There comes a point when you have to stop fronting and get real. Acknowledge your insecurities and weaknesses and frustrations. Voice your doubts. Truly evaluate how things are going, what is working, what isn't. Start being a little more authentic. If not with everyone who asks you how it's going, at least with yourself. The relentless positivity can quickly become denial if you don't let it fade away at some point.

Saturday, January 10, 2015

Creative Business: What Makes Me (Un)Happy

Lately I've been feeling very unhappy about being a jeweler and having the gallery. These growing pains are part of the ride, but it's time for a major adjustment when the thing I love becomes the thing I most want to avoid.
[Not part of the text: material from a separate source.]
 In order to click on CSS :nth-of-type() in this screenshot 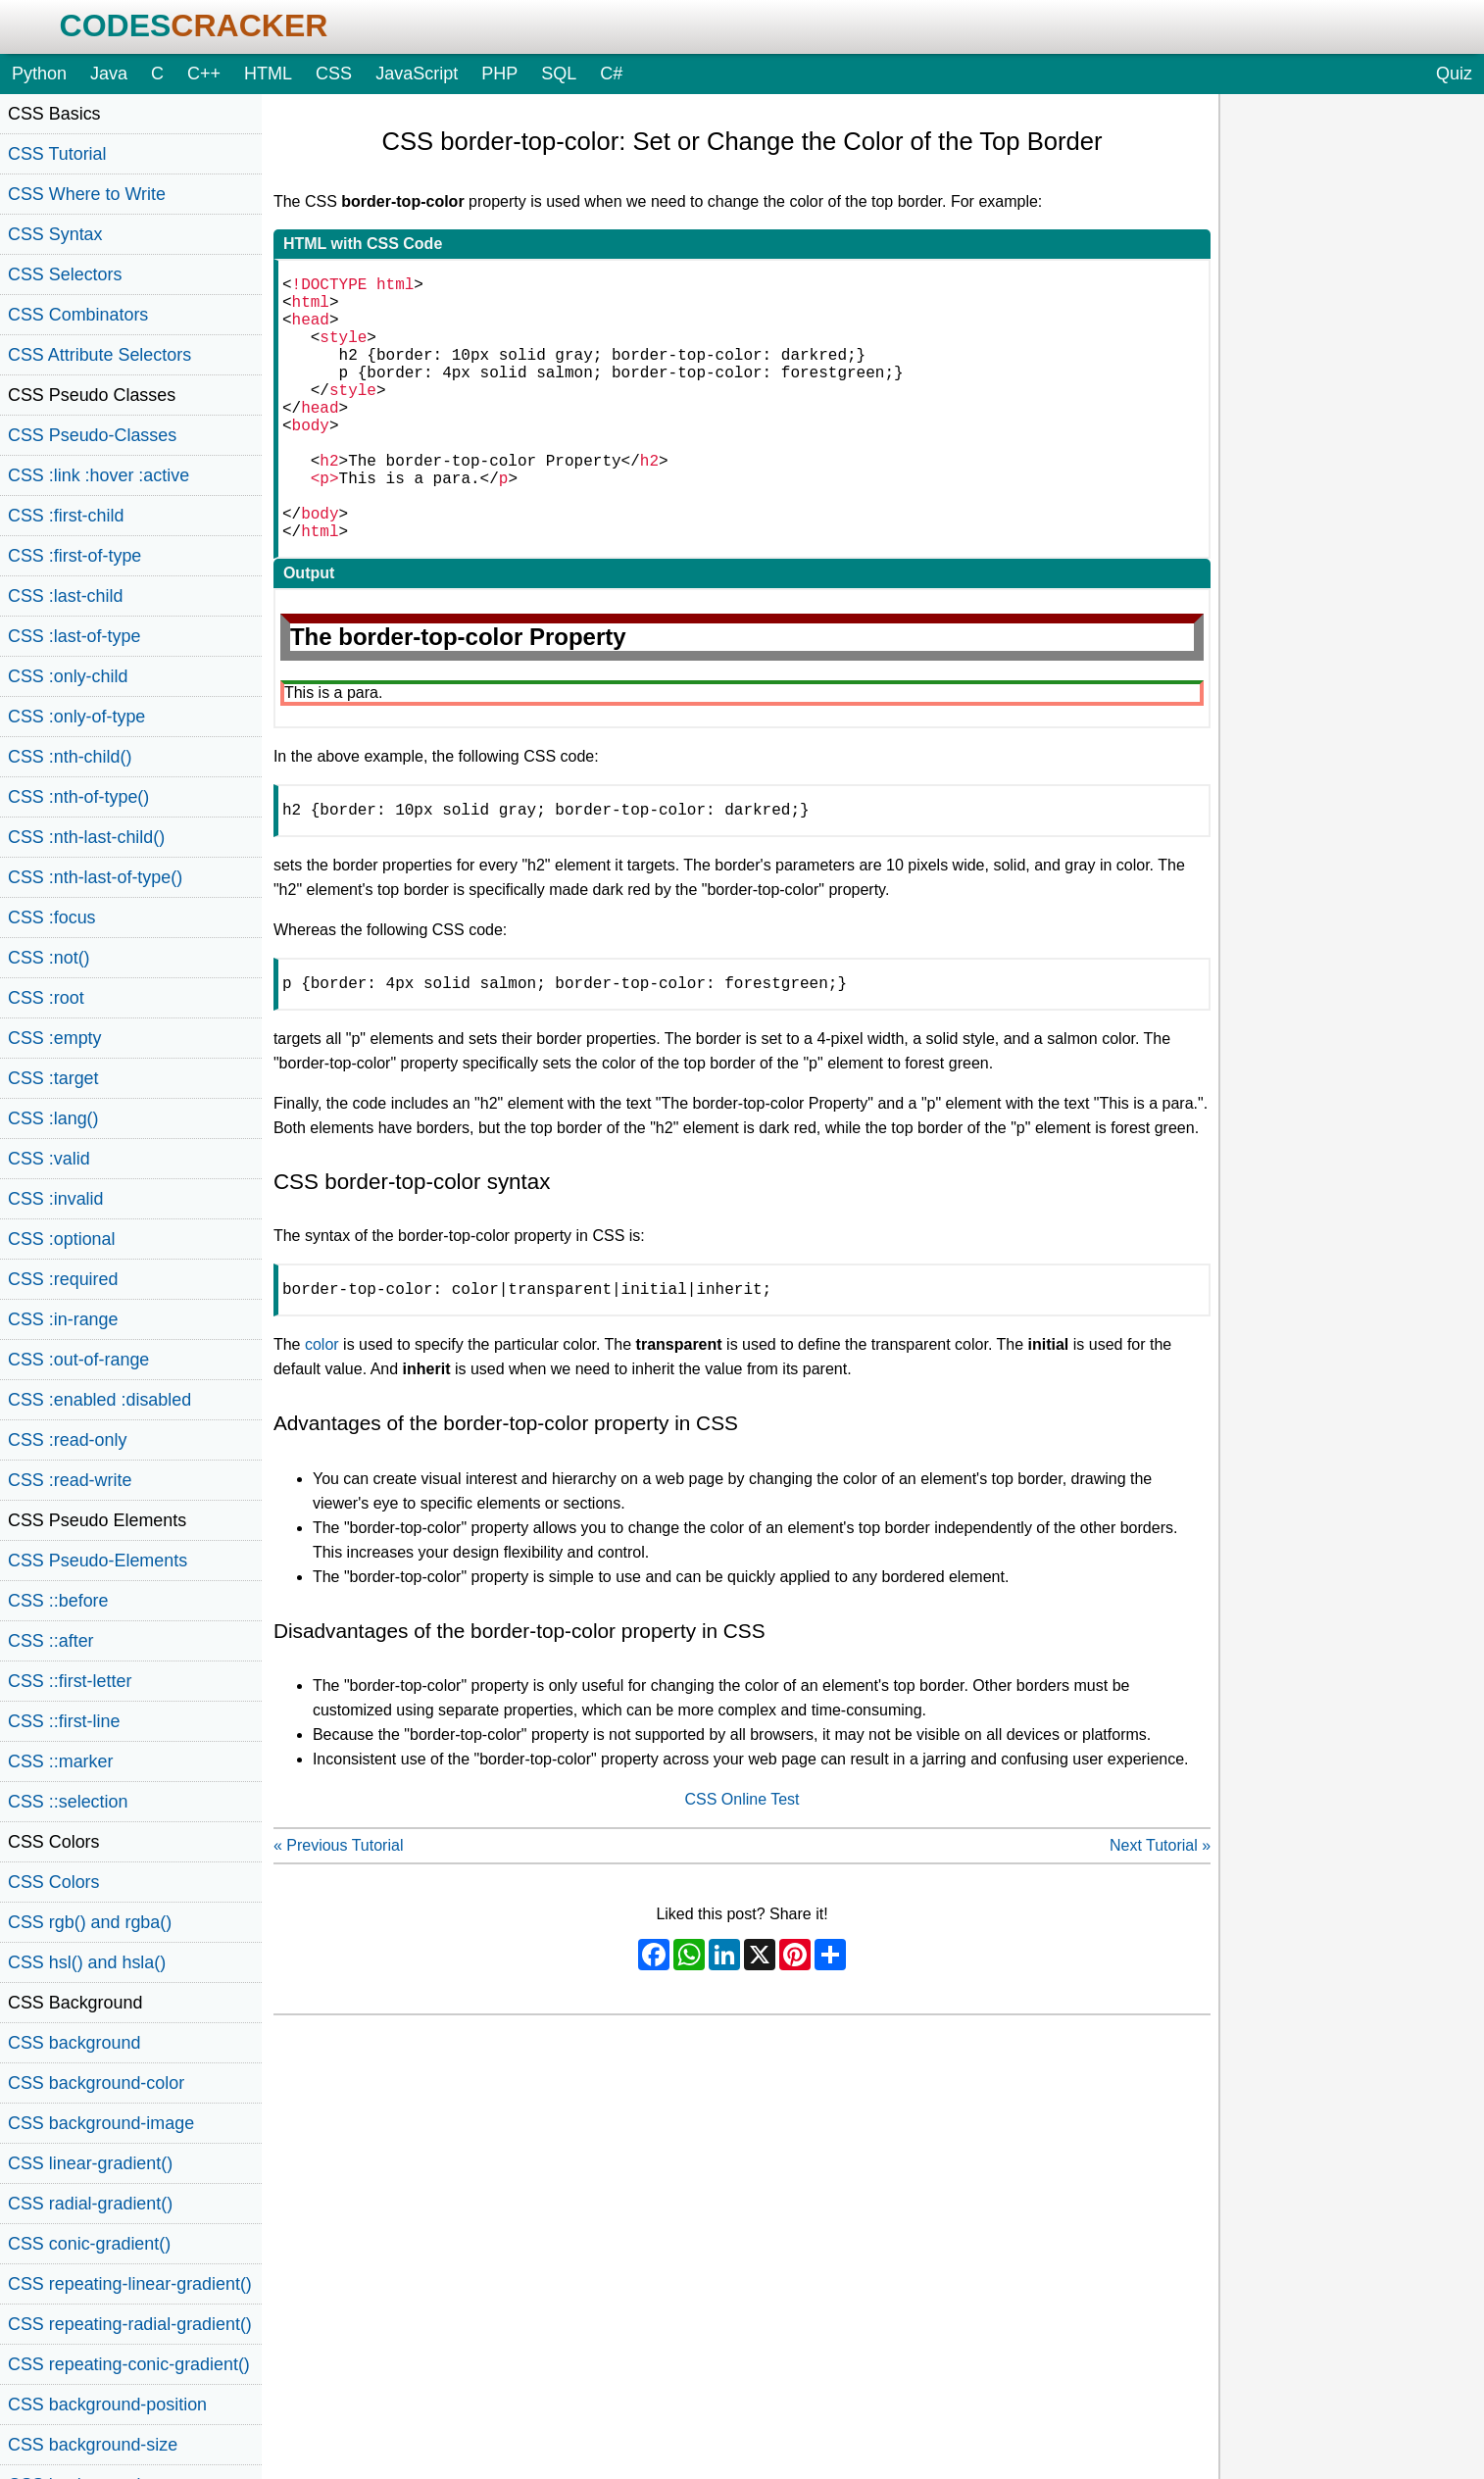, I will do `click(78, 797)`.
Because, you know, I already burned out on one career (see: the archives of this blog between 2006 and 2009) and I'd prefer that not happen again.

The things that make me unhappy are pretty easy to identify:

- Allowing my business side to take over at the expense of my artist side. Focusing too much on numbers and sales and foot traffic, and very especially measuring my success by those metrics.

- Acting like a retail jewelry store. This is not what I want to do, but it is the easiest model to follow and the one that people most readily understand. And the desire to have a flourishing business where others understand what I'm doing, support it, approve of it...I won't lie. It's there.

- Making jewelry that I think will sell, not the pieces my gut/soul/whatever leads me to create. Production work is a tempting mistress. Again, it's what others most easily "get". It's safe and expected/accepted. It's the most lucrative strategy, at least in the short term. But it is the wrong path for me, and that I do know in my gut. Focusing on production work (think wearable, fashionable jewelry collections that are made in multiples) is the fast track to my business mind taking over.

- Living too much in the future. Planning excessively. Scheduling every free moment. Maxing out my productivity.

- Creating a public persona where I don't allow myself to be real, vulnerable, messy, or uncertain. Feeling like I always have to front positivity and be "on" in order to be successful. Here I feel free to tell it like it is. On my blog and newsletter and in the gallery, I don't. There is a major filter in place. I recognize the importance of privacy, of keeping some semblance of separation between business and personal life...but it bothers me that I don't feel okay sharing my authentic self in the spaces where I share my work.

- Feeling overly obligated to others. Man this is a big one. I want to share my opportunities with my fellow artists, and I want to contribute to my community...but there needs to be balance so I'm not consumed up in the process.

So there's the unhappy list, in a nutshell. Now for what makes me happy (it's a much less philosophical list):

- Doing the painting exercise I invented where I color mix for 5 minutes, then apply paint to the canvas for 5 minutes, let dry, and repeat. These loose, colorful, free paintings are my favorite thing right now in terms of studio work.

- Taking photos of textures, patterns, and architecture. Taking portraits.

- Creating compositions with objects. Finding edges that match and angles that meet. Finding balance within asymmetry.

- Playing with color. Putting together unexpected palettes. Organize things according to gradients.

- Doing processes that involve the unknown. Like enameling, where you have no idea what the colors will look like before you apply heat. Or using my jeweler's saw to slice into those dried acrylic paint balls I like so much, revealing a hidden interior.

- Rendering (drawing) jewelry. I think I like it because it's so damn hard and the results are so gratifying. Nothing like a challenge.

- Being a stylist: putting together a great outfit, nailing proportion, mixing patterns, accessorizing.

- Creating something for another person that is incredibly meaningful to them.

- Doing nothing. Hanging out with cats. Being in the sun. Dancing.

- Getting away. Traveling. Exploring. Wandering.

I am going to pin this to my studio wall and make it a priority to look at it, reflect on it, allow myself to say YES to things on the happy list and STOP doing the things on the unhappy list without guilt or anxiety or insecurity. I'm not sure what the result will look like, in terms of what I'll create or where it will lead. And that's part of the exercise.